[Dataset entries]
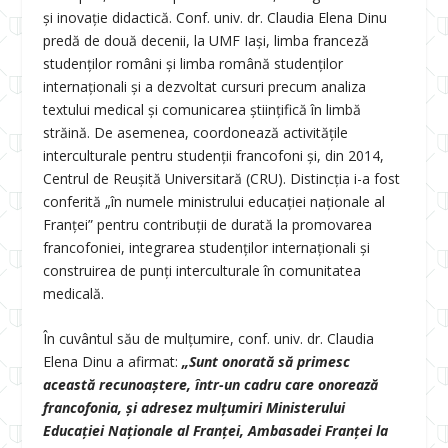
și inovație didactică. Conf. univ. dr. Claudia Elena Dinu
predă de două decenii, la UMF Iași, limba franceză
studenților români și limba română studenților
internaționali și a dezvoltat cursuri precum analiza
textului medical și comunicarea științifică în limbă
străină. De asemenea, coordonează activitățile
interculturale pentru studenții francofoni și, din 2014,
Centrul de Reușită Universitară (CRU). Distincția i-a fost
conferită „în numele ministrului educației naționale al
Franței” pentru contribuții de durată la promovarea
francofoniei, integrarea studenților internaționali și
construirea de punți interculturale în comunitatea
medicală.
În cuvântul său de mulțumire, conf. univ. dr. Claudia
Elena Dinu a afirmat:
„Sunt onorată să primesc
această recunoaștere, într-un cadru care onorează
francofonia, și adresez mulțumiri Ministerului
Educației Naționale al Franței, Ambasadei Franței la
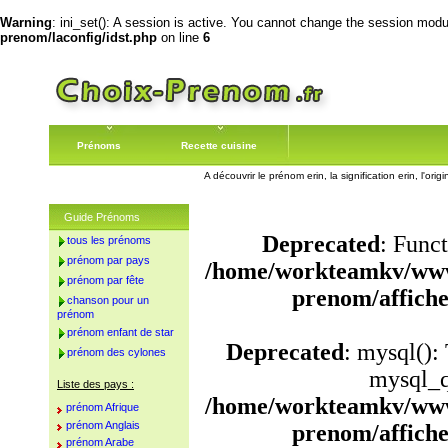
Warning
: ini_set(): A session is active. You cannot change the session module
prenom/laconfig/idst.php
on line
6
Prénoms
Recette cuisine
A découvrir le prénom erin, la signification erin, l'or
Guide Prénoms
Deprecated
: Funct
tous les prénoms
prénom par pays
/home/workteamkv/www
prénom par fête
prenom/affich
chanson pour un
prénom
prénom enfant de star
Deprecated
: mysql():
prénom des cylones
mysql_q
Liste des pays :
/home/workteamkv/www
prénom Afrique
prénom Anglais
prenom/affich
prénom Arabe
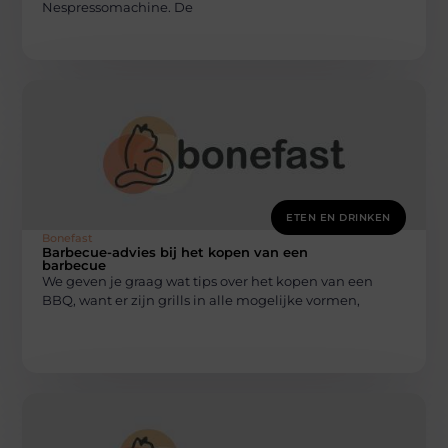
Nespressomachine. De
ETEN EN DRINKEN
Bonefast
Barbecue-advies bij het kopen van een
barbecue
We geven je graag wat tips over het kopen van een
BBQ, want er zijn grills in alle mogelijke vormen,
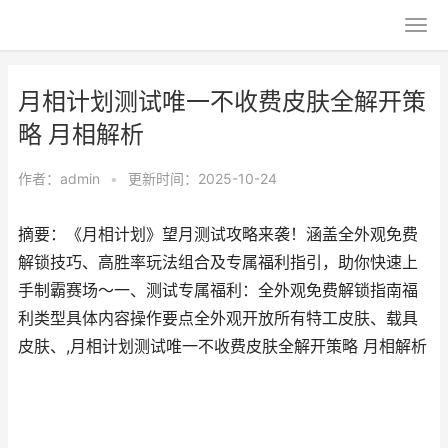
月相计划测试唯一不收费皮肤全解开策
略 月相解析
作者：
admin
•
更新时间：2025-10-24
摘要：《月相计划》望月测试攻略来袭！涵盖全外观免费
解锁技巧、高胜率玩法组合及专属福利指引，助你快速上
手制霸赛场～一、测试专属福利：全外观免费解锁指南福
利类型具体内容操作要点全外观开放所有特工皮肤、载具
皮肤、,月相计划测试唯一不收费皮肤全解开策略 月相解析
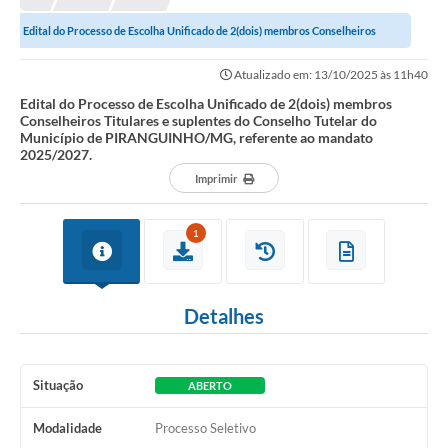
Edital do Processo de Escolha Unificado de 2(dois) membros Conselheiros
Titulares e suplentes do Conselho...
Atualizado em: 13/10/2025 às 11h40
Edital do Processo de Escolha Unificado de 2(dois) membros
Conselheiros Titulares e suplentes do Conselho Tutelar do
Município de PIRANGUINHO/MG, referente ao mandato
2025/2027.
Imprimir
1
Detalhes
Situação
ABERTO
Modalidade
Processo Seletivo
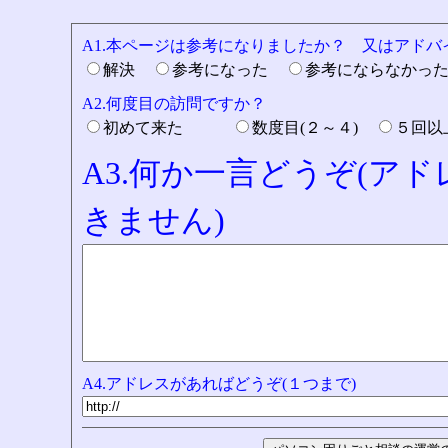
A1.本ページは参考になりましたか？ 又はアド
解決
参考になった
参考にならなかっ
A2.何度目の訪問ですか？
初めて来た
数度目(２～４)
５回
A3.何か一言どうぞ(ア
きません)
A4.アドレスがあればどうぞ(１つまで)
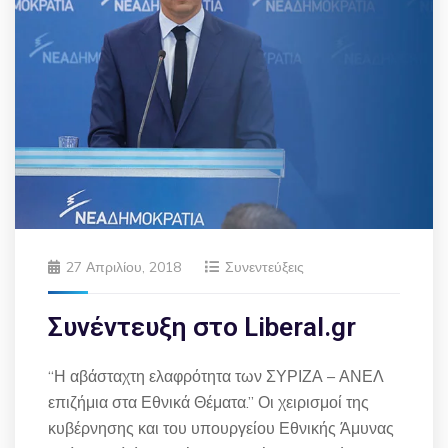
27 Απριλίου, 2018
Συνεντεύξεις
Συνέντευξη στο Liberal.gr
“Η αβάσταχτη ελαφρότητα των ΣΥΡΙΖΑ – ΑΝΕΛ
επιζήμια στα Εθνικά Θέματα.” Οι χειρισμοί της
κυβέρνησης και του υπουργείου Εθνικής Άμυνας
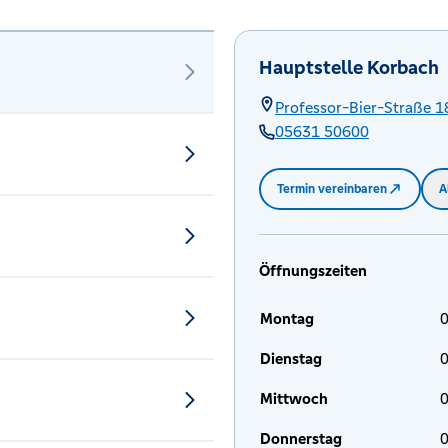
Hauptstelle Korbach
Professor-Bier-Straße 1
05631 50600
Termin vereinbaren
A
Öffnungszeiten
Montag
0
Dienstag
0
Mittwoch
0
Donnerstag
0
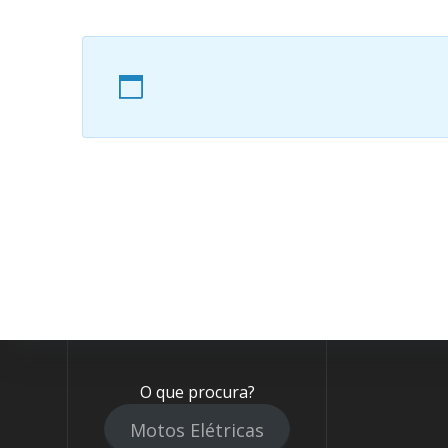
O que procura?
Motos Elétricas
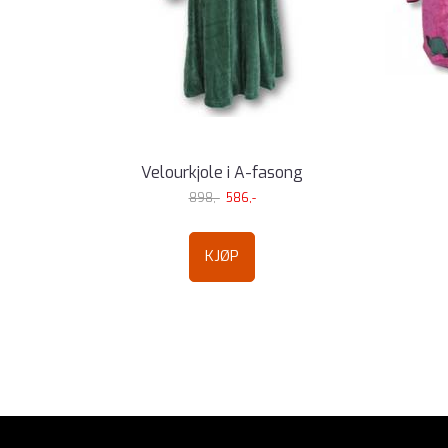
Velourkjole i A-fasong
898,-
586,-
KJØP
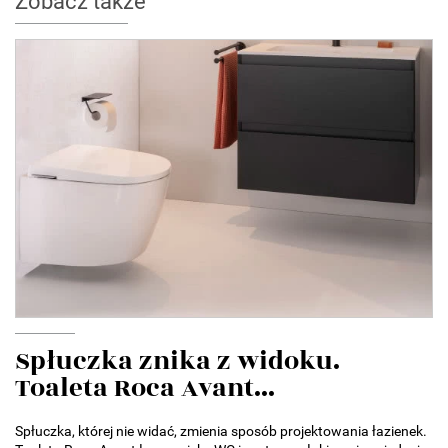
Zobacz także
Spłuczka znika z widoku.
Toaleta Roca Avant...
Spłuczka, której nie widać, zmienia sposób projektowania łazienek.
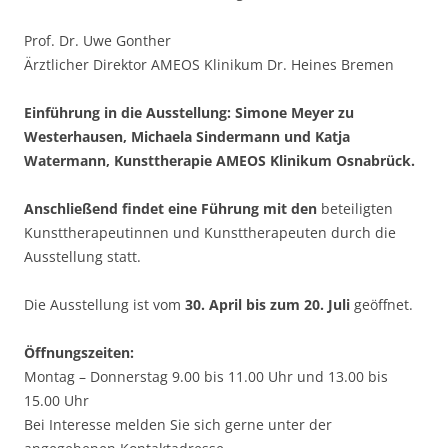
Prof. Dr. Uwe Gonther
Ärztlicher Direktor AMEOS Klinikum Dr. Heines Bremen
Einführung in die Ausstellung: Simone Meyer zu
Westerhausen, Michaela Sindermann und Katja
Watermann, Kunsttherapie AMEOS Klinikum Osnabrück.
Anschließend findet eine Führung mit den
beteiligten
Kunsttherapeutinnen und Kunsttherapeuten durch die
Ausstellung statt.
Die Ausstellung ist vom
30. April bis zum 20. Juli
geöffnet.
Öffnungszeiten:
Montag – Donnerstag 9.00 bis 11.00 Uhr und 13.00 bis
15.00 Uhr
Bei Interesse melden Sie sich gerne unter der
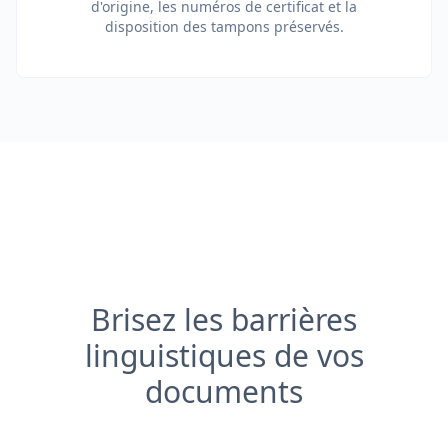
d'origine, les numéros de certificat et la
disposition des tampons préservés.
Brisez les barrières
linguistiques de vos
documents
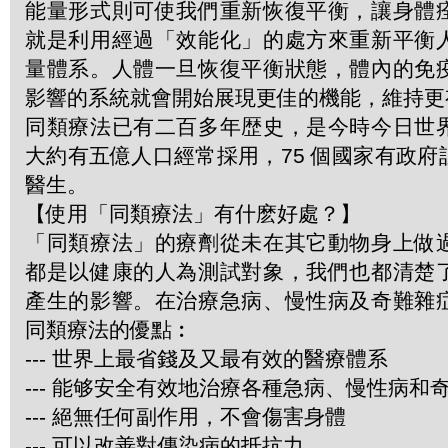
能量形式則可使我們重新恢復平衡，讓身體
就是利用經過「效能化」的處方來重新平衡
量體系。人體一旦恢復平衡狀態，體內的免
影響的系統就會開始展現更佳的機能，維持更
同類療法已有二百多年歴史，是今時今日世
大約有五億人口經常採用，75 個國家有政
醫生。
【使用「同類療法」有什麽好處？】
「同類療法」的療劑從未在其它動物身上做
都是以健康的人為測試對象，我們也都清楚
產生的影響。在治療急病、慢性病及奇難雜
同類療法的優點︰
--- 世界上最省錢及又最有效的醫療體系
--- 能够安全有效地治療各種急病、慢性病和
--- 絕無任何副作用，不會傷害身體
--- 可以改善對傳染病的抵抗力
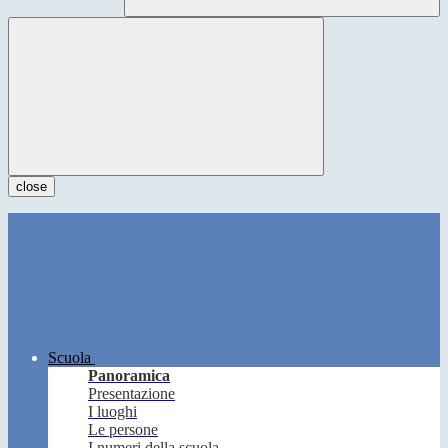
close
Scuola
Panoramica
Presentazione
I luoghi
Le persone
I numeri della scuola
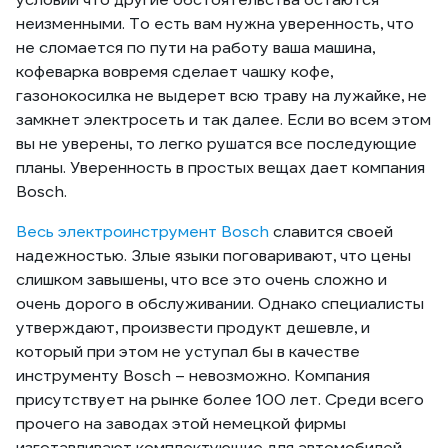
неизменными. То есть вам нужна уверенность, что
не сломается по пути на работу ваша машина,
кофеварка вовремя сделает чашку кофе,
газонокосилка не выдерет всю траву на лужайке, не
замкнет электросеть и так далее. Если во всем этом
вы не уверены, то легко рушатся все последующие
планы. Уверенность в простых вещах дает компания
Bosch.
Весь электроинструмент Bosch
славится своей
надежностью. Злые языки поговаривают, что цены
слишком завышены, что все это очень сложно и
очень дорого в обслуживании. Однако специалисты
утверждают, произвести продукт дешевле, и
который при этом не уступал бы в качестве
инструменту Bosch – невозможно. Компания
присутствует на рынке более 100 лет. Среди всего
прочего на заводах этой немецкой фирмы
изготавливают комплектующие для автомобилей,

▶ **EXERCISE OBJECTIVE**:
A faithful, word-for-word copy of the data is needed; the pictures should not appear in it.

▶ **RESPONSE FOR THIS EXERCISE**:
și inovație didactică. Conf. univ. dr. Claudia Elena Dinu
predă de două decenii, la UMF Iași, limba franceză
studenților români și limba română studenților
internaționali și a dezvoltat cursuri precum analiza
textului medical și comunicarea științifică în limbă
străină. De asemenea, coordonează activitățile
interculturale pentru studenții francofoni și, din 2014,
Centrul de Reușită Universitară (CRU). Distincția i-a fost
conferită „în numele ministrului educației naționale al
Franței” pentru contribuții de durată la promovarea
francofoniei, integrarea studenților internaționali și
construirea de punți interculturale în comunitatea
medicală.
În cuvântul său de mulțumire, conf. univ. dr. Claudia
Elena Dinu a afirmat:
„Sunt onorată să primesc
această recunoaștere, într-un cadru care onorează
francofonia, și adresez mulțumiri Ministerului
Educației Naționale al Franței, Ambasadei Franței la
Warning
: ini_set(): A session is active. You cannot change the session module
prenom/laconfig/idst.php
on line
6
Prénoms
Recette cuisine
A découvrir le prénom erin, la signification erin, l'or
Guide Prénoms
Deprecated
: Funct
tous les prénoms
prénom par pays
/home/workteamkv/www
prénom par fête
prenom/affich
chanson pour un
prénom
prénom enfant de star
Deprecated
: mysql():
prénom des cylones
mysql_q
Liste des pays :
/home/workteamkv/www
prénom Afrique
prénom Anglais
prenom/affich
prénom Arabe
Nespressomachine. De
ETEN EN DRINKEN
Bonefast
Barbecue-advies bij het kopen van een
barbecue
We geven je graag wat tips over het kopen van een
BBQ, want er zijn grills in alle mogelijke vormen,
月相计划测试唯一不收费皮肤全解开策
略 月相解析
作者：
admin
•
更新时间：2025-10-24
摘要：《月相计划》望月测试攻略来袭！涵盖全外观免费
解锁技巧、高胜率玩法组合及专属福利指引，助你快速上
手制霸赛场～一、测试专属福利：全外观免费解锁指南福
利类型具体内容操作要点全外观开放所有特工皮肤、载具
皮肤、,月相计划测试唯一不收费皮肤全解开策略 月相解析
Edital do Processo de Escolha Unificado de 2(dois) membros Conselheiros
Titulares e suplentes do Conselho...
Atualizado em: 13/10/2025 às 11h40
Edital do Processo de Escolha Unificado de 2(dois) membros
Conselheiros Titulares e suplentes do Conselho Tutelar do
Município de PIRANGUINHO/MG, referente ao mandato
2025/2027.
Imprimir
1
Detalhes
Situação
ABERTO
Modalidade
Processo Seletivo
A1.本ページは参考になりましたか？ 又はアド
解決
参考になった
参考にならなかっ
A2.何度目の訪問ですか？
初めて来た
数度目(２～４)
５回
A3.何か一言どうぞ(ア
きません)
A4.アドレスがあればどうぞ(１つまで)
27 Απριλίου, 2018
Συνεντεύξεις
Συνέντευξη στο Liberal.gr
“Η αβάσταχτη ελαφρότητα των ΣΥΡΙΖΑ – ΑΝΕΛ
επιζήμια στα Εθνικά Θέματα.” Οι χειρισμοί της
κυβέρνησης και του υπουργείου Εθνικής Άμυνας
Hauptstelle Korbach
Professor-Bier-Straße 1
05631 50600
Termin vereinbaren
A
Öffnungszeiten
Montag
0
Dienstag
0
Mittwoch
0
Donnerstag
0
O que procura?
Motos Elétricas
Velourkjole i A-fasong
898,-
586,-
KJØP
Zobacz także
Spłuczka znika z widoku.
Toaleta Roca Avant...
Spłuczka, której nie widać, zmienia sposób projektowania łazienek.
Prof. Dr. Uwe Gonther
Ärztlicher Direktor AMEOS Klinikum Dr. Heines Bremen
Einführung in die Ausstellung: Simone Meyer zu
Westerhausen, Michaela Sindermann und Katja
Watermann, Kunsttherapie AMEOS Klinikum Osnabrück.
Anschließend findet eine Führung mit den
beteiligten
Kunsttherapeutinnen und Kunsttherapeuten durch die
Ausstellung statt.
Die Ausstellung ist vom
30. April bis zum 20. Juli
geöffnet.
Öffnungszeiten:
Montag – Donnerstag 9.00 bis 11.00 Uhr und 13.00 bis
15.00 Uhr
Bei Interesse melden Sie sich gerne unter der
d'origine, les numéros de certificat et la
disposition des tampons préservés.
Brisez les barrières
linguistiques de vos
documents
能量形式則可使我們重新恢復平衡，讓身體
就是利用經過「效能化」的處方來重新平衡
量體系。人體一旦恢復平衡狀態，體內的免
影響的系統就會開始展現更佳的機能，維持更
同類療法已有二百多年歴史，是今時今日世
大約有五億人口經常採用，75 個國家有政
醫生。
【使用「同類療法」有什麽好處？】
「同類療法」的療劑從未在其它動物身上做
都是以健康的人為測試對象，我們也都清楚
產生的影響。在治療急病、慢性病及奇難雜
同類療法的優點︰
--- 世界上最省錢及又最有效的醫療體系
--- 能够安全有效地治療各種急病、慢性病和
--- 絕無任何副作用，不會傷害身體
--- 可以改善對傳染病的抵抗力
close
Scuola
Panoramica
Presentazione
I luoghi
Le persone
I numeri della scuola
неизменными. То есть вам нужна уверенность, что
не сломается по пути на работу ваша машина,
кофеварка вовремя сделает чашку кофе,
газонокосилка не выдерет всю траву на лужайке, не
замкнет электросеть и так далее. Если во всем этом
вы не уверены, то легко рушатся все последующие
планы. Уверенность в простых вещах дает компания
Bosch.
Весь электроинструмент Bosch
славится своей
надежностью. Злые языки поговаривают, что цены
слишком завышены, что все это очень сложно и
очень дорого в обслуживании. Однако специалисты
утверждают, произвести продукт дешевле, и
который при этом не уступал бы в качестве
инструменту Bosch – невозможно. Компания
присутствует на рынке более 100 лет. Среди всего
прочего на заводах этой немецкой фирмы
изготавливают комплектующие для автомобилей,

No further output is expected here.